Faizlerin düzeyi ekonominin de politikanın da başta gelen tartışma konularından birisi. Faizleri düşürmek hükümetlerin başarı ölçütlerinden birisi olarak görülüyor, gösteriliyor. 

Esasen faizlerin tek başına rakam olarak düşmesine bakmak aldatıcı bir durum. Faizin düzeyine öncelikle enfl asyonla birlikte bakmak gerek. 

Örneğin 2001 krizinin hemen ardından 2002 yılında ortalama TL tüketici kredisi faizleri yüzde 54.7, TL konut kredisi faizleri yüzde 48.3 ve TL ticari kredi faizleri yüzde 49.2 düzeyindeydi. 2015’te ise yıllık ortalama tüketici kredisi faizleri yüzde 14.9, konut kredisi faizleri yüzde 12.3 ve ticari kredi faizleri yüzde 14.1 oldu. 

Bu rakamlara bakarak kredi faizlerinin 2002’ye göre neredeyse 4’te bir düzeyine indiğini söyleyebiliriz. Ama enflasyonu hesaba katarsak reel faiz oranlarında durumun hiç de göründüğü gibi olmadığını anlıyoruz. 2002’de yıllık ortalama enflasyon yüzde 44.96 düzeyindeydi, 2015’te yüzde 7.67 oldu. 

Enflasyonu hesaba katarsak 2015’te reel faizlerin konut ve ticari kredilerde 2002’den daha yüksek, tüketicide ise yaklaşık aynı düzeyde olduğu ortaya çıkıyor. 
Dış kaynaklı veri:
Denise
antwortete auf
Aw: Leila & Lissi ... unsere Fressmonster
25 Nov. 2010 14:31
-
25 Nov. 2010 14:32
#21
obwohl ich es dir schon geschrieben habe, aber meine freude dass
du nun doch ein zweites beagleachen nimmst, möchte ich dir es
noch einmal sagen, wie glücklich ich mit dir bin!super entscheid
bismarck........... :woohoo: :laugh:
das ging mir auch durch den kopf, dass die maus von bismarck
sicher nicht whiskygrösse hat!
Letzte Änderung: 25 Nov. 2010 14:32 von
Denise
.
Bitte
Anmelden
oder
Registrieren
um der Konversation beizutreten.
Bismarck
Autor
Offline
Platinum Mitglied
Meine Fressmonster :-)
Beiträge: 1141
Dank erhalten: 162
2002’de tüketici kredilerinde ortalama reel faiz yüzde 6.70 iken 2015’te yüzde 6.68 ile aynı düzeyde gerçekleşti. Konut kredilerinde 2002’de yüzde 2.27 olan ortalama reel faiz 2015’te neredeyse ikiye katlanarak yüzde 4.31’e çıktı. Ticari kredilerde ise 2002’de yüzde 2.89 olan ortalama reel faiz, 2015’te 2002’nin iki katını da aşarak yüzde 5.96’yı buldu. 

Aslında olaya sadece faiz düzeyi enflasyon düzeyi açısından bakmak da resmin bütününü görmemize yetmiyor. Olaya bir de faiz yükünün ekonomik büyümeyle, yani reel sektörün yarattığı katma değere oranı açısından bakmak gerek. 
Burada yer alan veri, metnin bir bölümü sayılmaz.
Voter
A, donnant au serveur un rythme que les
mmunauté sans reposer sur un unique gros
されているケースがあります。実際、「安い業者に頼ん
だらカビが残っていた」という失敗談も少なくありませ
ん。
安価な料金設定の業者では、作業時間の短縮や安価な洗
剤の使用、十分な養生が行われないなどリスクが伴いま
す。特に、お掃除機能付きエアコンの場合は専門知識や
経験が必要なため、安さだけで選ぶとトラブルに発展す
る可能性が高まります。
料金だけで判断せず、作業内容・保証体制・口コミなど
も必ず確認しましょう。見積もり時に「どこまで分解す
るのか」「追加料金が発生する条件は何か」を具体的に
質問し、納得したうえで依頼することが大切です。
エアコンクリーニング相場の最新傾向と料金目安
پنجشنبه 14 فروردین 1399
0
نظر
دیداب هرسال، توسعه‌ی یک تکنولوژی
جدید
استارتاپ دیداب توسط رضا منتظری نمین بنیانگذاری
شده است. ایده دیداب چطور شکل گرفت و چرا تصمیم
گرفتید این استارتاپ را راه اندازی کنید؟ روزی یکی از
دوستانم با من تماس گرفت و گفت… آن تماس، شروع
Eğer reel sektör büyümesi faiz yükündeki büyümeden daha hızlıysa, borçlanma reel sektörün verimliliğinin artmasına yaramış ve reel sektörün borç yükü göreli olarak azalmış demektir. Eğer borç yükü reel sektörden hızlı büyümüşse, borçlanma reel sektörün altını oyuyor, reel sektörün borç yükü oranı büyüyor demektir. 

Bunun ölçüsünü de sektörlere göre GSYİH verilerine bulabiliriz. Üretim yöntemi ile hesaplanan GSYİH verileri içerisinde yer alan “dolaylı ölçülen mali aracılık hizmetleri” kabaca reel sektörün sırtındaki faiz yükünü yansıtır. Dolaylı ölçülen mali aracılık hizmetleri değerini, bankacılık ve finansı dışarıda tutarak hesapladığımız reel sektöre ait GSYİH miktarına böldüğümüzde reel sektörün büyümesine göre gerçek faiz yükünü de görmüş oluruz.
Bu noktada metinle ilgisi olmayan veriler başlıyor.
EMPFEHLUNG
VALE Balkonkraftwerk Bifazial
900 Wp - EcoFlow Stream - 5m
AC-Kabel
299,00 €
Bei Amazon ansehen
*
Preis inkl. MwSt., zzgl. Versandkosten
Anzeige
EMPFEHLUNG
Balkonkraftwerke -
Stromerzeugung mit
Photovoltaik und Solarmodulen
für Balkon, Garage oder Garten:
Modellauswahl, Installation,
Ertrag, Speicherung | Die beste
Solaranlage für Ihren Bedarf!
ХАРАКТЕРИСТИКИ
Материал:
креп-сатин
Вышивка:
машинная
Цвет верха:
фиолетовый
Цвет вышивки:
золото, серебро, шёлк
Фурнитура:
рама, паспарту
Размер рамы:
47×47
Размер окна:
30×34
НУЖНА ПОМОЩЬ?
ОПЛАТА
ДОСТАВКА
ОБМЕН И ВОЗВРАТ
2002’de yüzde 6.24 düzeyinde olan bu oran, 2003’te yüzde 5.50’ye geriledikten sonra sürekli yükselerek 2015’te yüzde 11.64’e çıktı. Bu reel sektörün üstüne binen toplam faiz yükünün büyümesine göre ikiye katlandığını ortaya koyuyor. 

Sektörlerin 2002-15 arasındaki reel büyümeleri ile dolaylı ölçülen mali aracılık hizmetlerindeki büyümeyi karşılaştırdığımızda da bu manzaranın farklı bir boyutunu görüyoruz. 

2002-15 arasında GSYİH yüzde 81.04 büyüdü. Bu süre içinde tarım, ormancılık ve balıkçılıktaki büyüme hızı yüzde 34.60’ta kaldı. İnşaat yüzde 92.22 büyürken sanayi yüzde 95.52 büyüdü. Hizmetler yüzde 96.78 ile daha hızlı büyüdü. Ancak bu büyümenin aslan payı bankacılık, finans ve sigortacılıktan kaynaklandı. Finans sektöründeki büyüme yüzde 185’i bulurken finans dışında kalan hizmetler sektörü büyümesi sadece yüzde 79.73 oldu. 

Bu arada dolaylı ölçülen mali aracılık hizmetlerindeki büyüme yüzde 233.20 ile tüm sektörlerin büyüme hızlarını kat kat aştı. 2002-2015 arasında faiz yükündeki büyüme, reel sektörde yüzde 78.71 olan büyümeyi üçe katladı. 

Resme nereden bakarsanız bakın faiz konusunda 2015 manzarası, 2002’den çok daha kötü durumda.